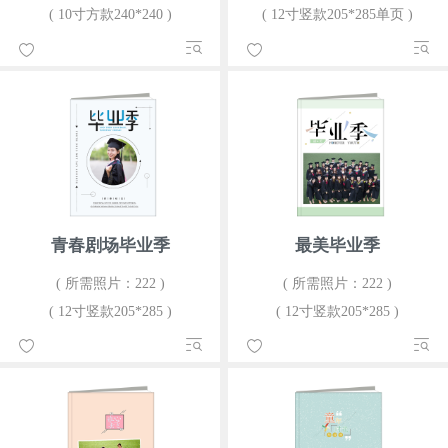
( 10寸方款240*240 )
( 12寸竖款205*285单页 )
青春剧场毕业季
最美毕业季
( 所需照片：222 )
( 所需照片：222 )
( 12寸竖款205*285 )
( 12寸竖款205*285 )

# Work to complete
A verbatim copy of every entry above, with no pictures, is the expected output.

# Result of the task
( 10寸方款240*240 )
( 12寸竖款205*285单页 )
青春剧场毕业季
最美毕业季
( 所需照片：222 )
( 所需照片：222 )
( 12寸竖款205*285 )
( 12寸竖款205*285 )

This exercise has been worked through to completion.